Last Thursday, I found myself at a different kind of private equity (PE) event—a one-day, closed-door CFO conference organized by IDFC Private Equity for its 17 portfolio companies. I actually had to pitch quite hard to get invited because the sessions were formatted as no-holds- barred brainstorming—which means sensitive to press. Luis Miranda, president and CEO, IDFC PE, finally relented when the following argument was put forward: PE firms emphasize their role as value-added investors as opposed to other financial investors who bring just money to the table. What better way to see how strong that claim holds than to sit in on a free and frank discussion on what CFOs of PE-invested companies have gained or not from having a PE investor on board.
I was particularly curious because quite a few corporate honchos at PE-backed firms, as different from venture capital-backed firms, have often told me that PE investors don’t really get involved with investee companies beyond board-level strategic decisions, usually related to aspects of corporate governance. “For instance, all PE firms will say that their investee companies can leverage their network of global portfolio companies to access new markets and so on. That almost never translates into practice,” said the CEO of a Mumbai-based BPO firm recently. It wouldn’t be fair to entirely endorse that view because I do know of PE firms that have got in knee-deep to help their portfolio companies through rough patches.
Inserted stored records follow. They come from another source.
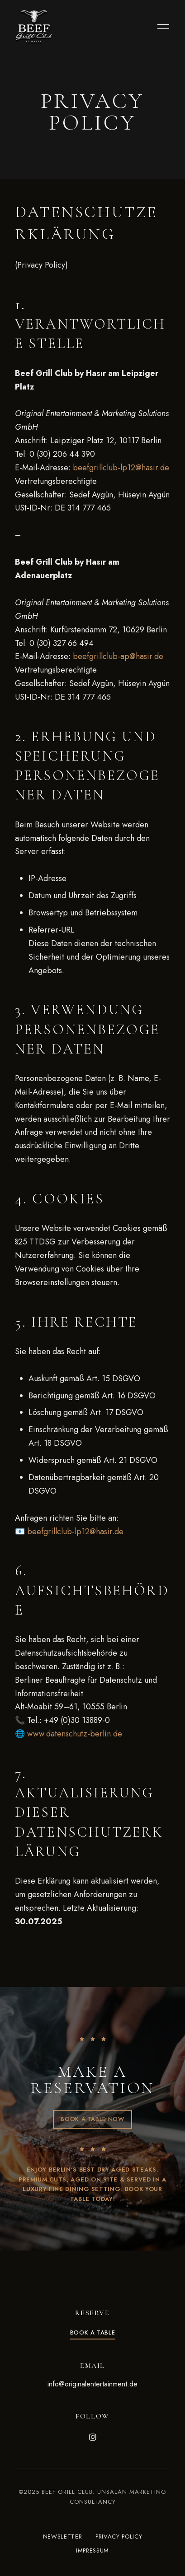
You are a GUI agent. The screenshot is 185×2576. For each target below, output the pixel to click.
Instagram (92, 2437)
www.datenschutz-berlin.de (74, 1734)
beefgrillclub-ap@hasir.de (118, 656)
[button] (92, 2119)
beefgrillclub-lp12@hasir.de (121, 467)
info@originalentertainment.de (92, 2384)
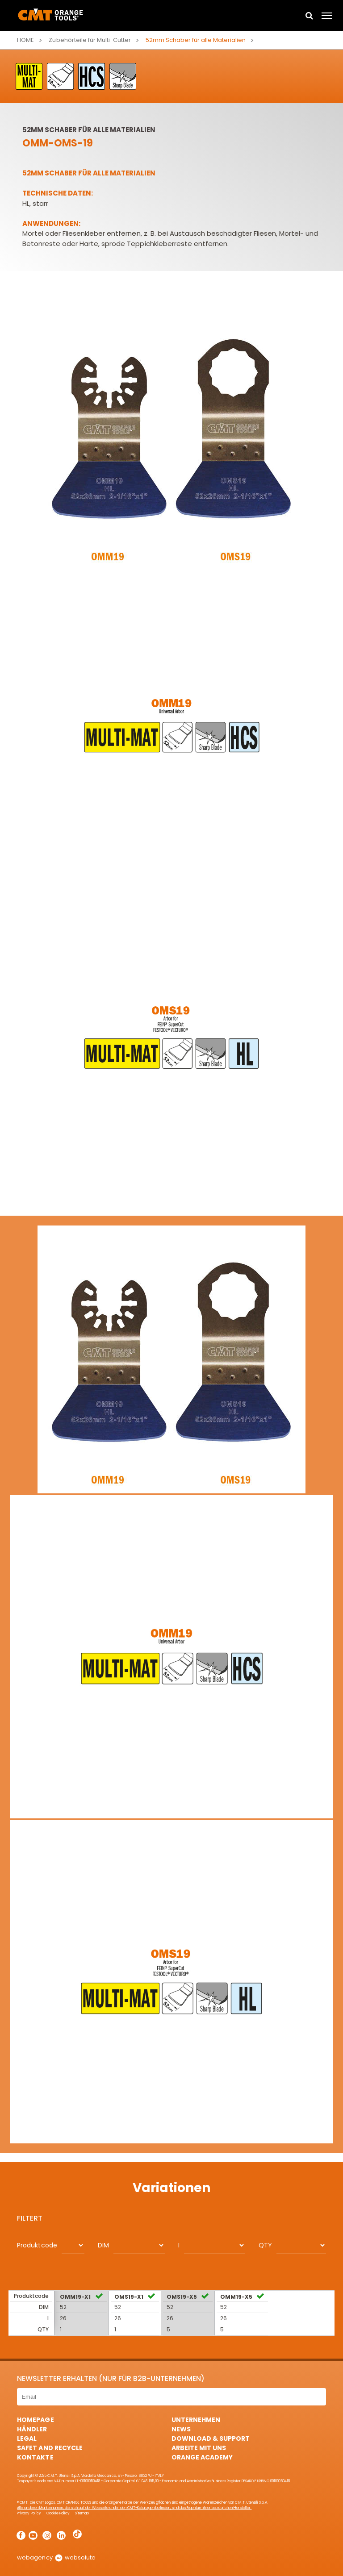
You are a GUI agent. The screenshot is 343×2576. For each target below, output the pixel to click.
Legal (27, 2438)
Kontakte (35, 2457)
The Thursday conference, where I heard some very candid views from CFOs, a tribe that generally keeps a low-profile, threw up a few anecdotal learnings on the relationship between PE firms and their investees. Most of this is probably common knowledge, but it doesn’t hurt to reiterate a few things:
a) About 60% of investments by PE firms are in small and medium enterprises (SMEs). By definition, this implies family-managed businesses that are trying to professionalize. Such companies often depend on PE investors to bring in professional managers and they are able to bring in such managers on the basis of the PE firm’s credentials.
b) In a run-up to an IPO, the PE firm often undertakes or oversees the functions of an investment banker. As somebody from a portfolio company that went public last year quipped, “The senior investment banking team only shows up to clinch the mandate. For the rest of their process, they depute their management trainees.”
c) In a family-run business, where most strategic decisions rest with the promoter-CEO, the absence of a strong second line can sometimes slow down decision-making. PE firms, such as Warburg Pincus, Actis Capital and IDFC PE, of course, have been known to step into that role more often than not.
Of course, not all is hunky dory. Luis, for instance, was not on talking terms with one of the CEOs of his portfolio companies for a few months because of differences of opinion. They laugh about it now, but not all such situations end as happily. What did come out strong from the conference was that despite the ups and downs, companies now accept PE firms as business partners and that is perhaps where PE does score over other financial investors.
Snigdha Sengupta is Mint’s resident expert on private equity and venture capital.